Harvard endowment posts ‘disappointing’ results

But the $36bn fund reported strong real estate returns as it plans to spin out its direct real estate platform by year-end.

Harvard Management Company, which oversees the university's $35.7 billion endowment, has said it is disappointed by its annual returns despite a ‘strong’ performance in real estate, PERE's sister publication, Private Equity International, reported Thursday.

The endowment generated an 8.1 percent return for the fiscal year ended 30 June 2017, up from a 2 percent loss the previous year, according to a letter from NP Narvekar, chief executive of HMC, from earlier this week. The growth reflected strong performances across the endowment’s public equity, private equity and direct real estate platform, according to the letter, although HMC did not comment on the specific performance of its real estate portfolio.
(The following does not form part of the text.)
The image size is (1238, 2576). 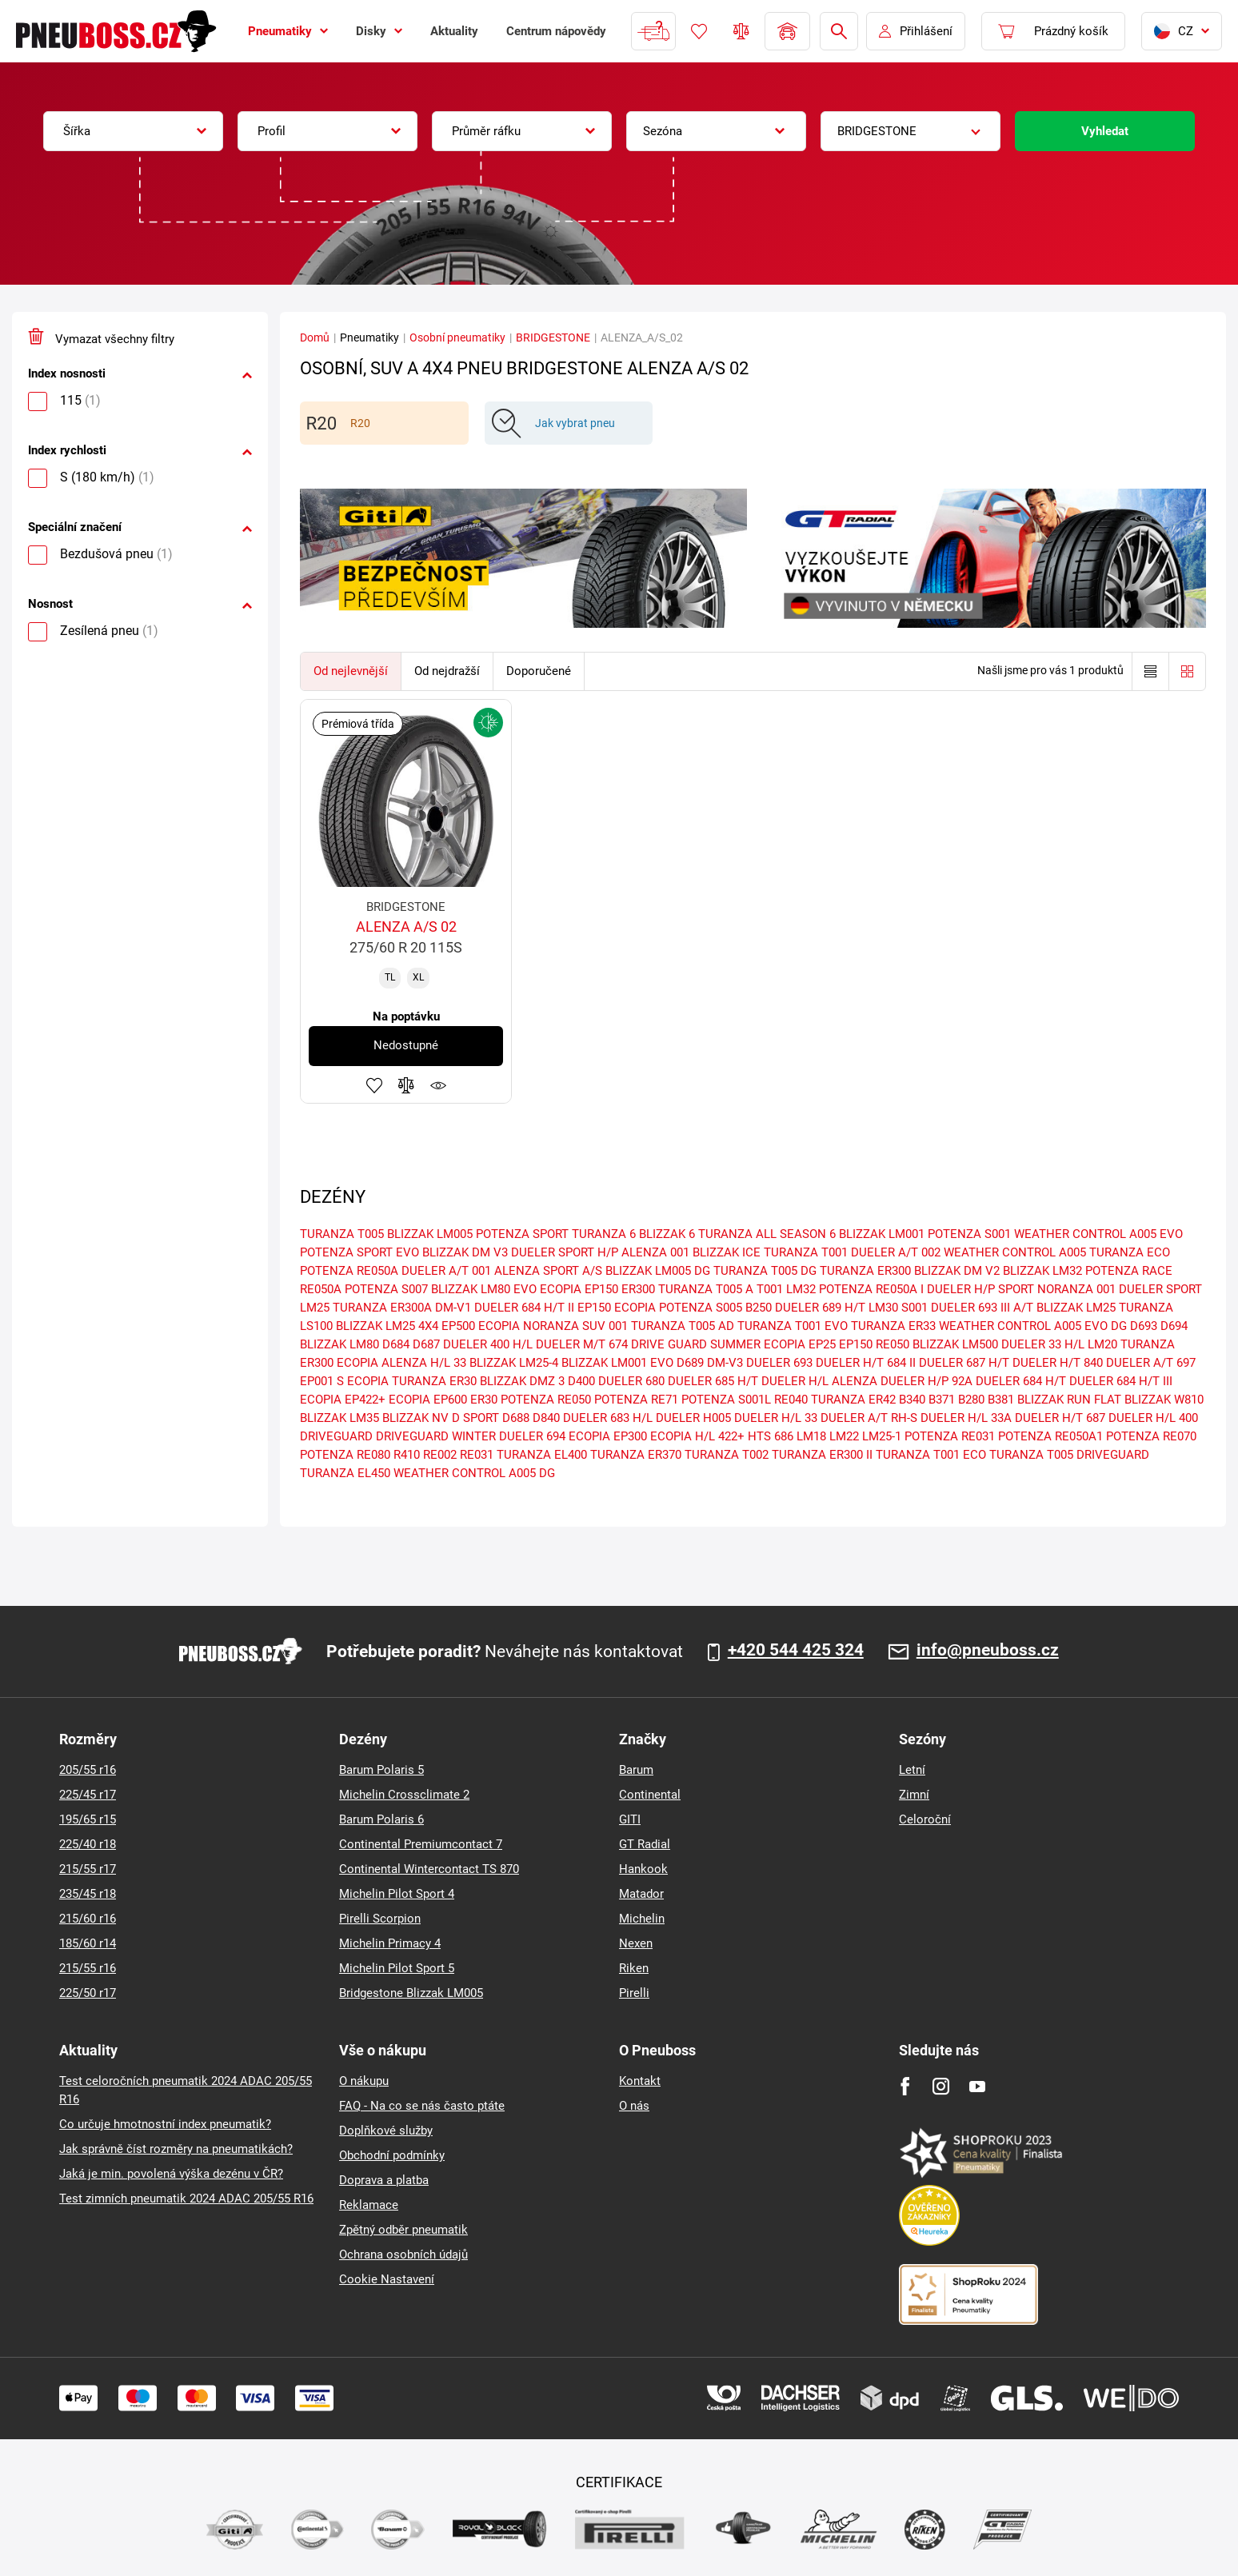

HMC had a 14.5 percent allocation to real estate as of June 30 2016, according to its 2016 annual report. The fund’s direct real estate holdings generated a 13.8 percent return for the fiscal year ended June 30 2016, above its 9.4 percent benchmark.

HMC's robust real estate returns last year were largely driven by its direct investment program in the asset class. The internally-led strategy, which began in 2010, now comprises more than half of the overall real estate portfolio and returned 20.2 percent for fiscal year ended June 30 2016.

HMC executed secondaries sales in private equity and real estate this year that generated “significant liquidity” for the endowment. In April, the manager sold $2 billion of real estate assets to Landmark Partners and Metropolitan Real Estate Equity Management in a bid to reduce its exposure to the asset class, PERE previously reported.

By contrast, the fund reported a challenging year for its natural resources investments.

“Our performance is disappointing and not where it needs to be,” Narvekar noted. “Indeed, the opportunity to improve this is what attracted me to the leadership role of Harvard Management Company. The endowment’s returns are a symptom of deep structural problems at HMC and the resultant significant issues in the portfolio.”

Narvekar’s disappointment comes despite an “aggressive plan to restructure HMC and create the necessary organizational and investment culture” since joining in December, the letter stated. The chief executive’s efforts have included establishing a new generalist investment model, recruiting new senior investment team members and creating a new risk framework.

As part of HMC's overhaul, the fund announced in January that its real estate team would spin out and become an external manager by the end of the year. Although HMC’s investments in internally-managed portfolios generated superior returns in the past, in recent years, the massive flow of capital to external managers has made it more difficult for the endowment to attract and retain talent and remain agile enough to take advantage of shifting opportunities.

Nathan Flanders, a managing director at Fitch Ratings, told PERE in January that HMC was an exception among its peers for investing in alternatives internally.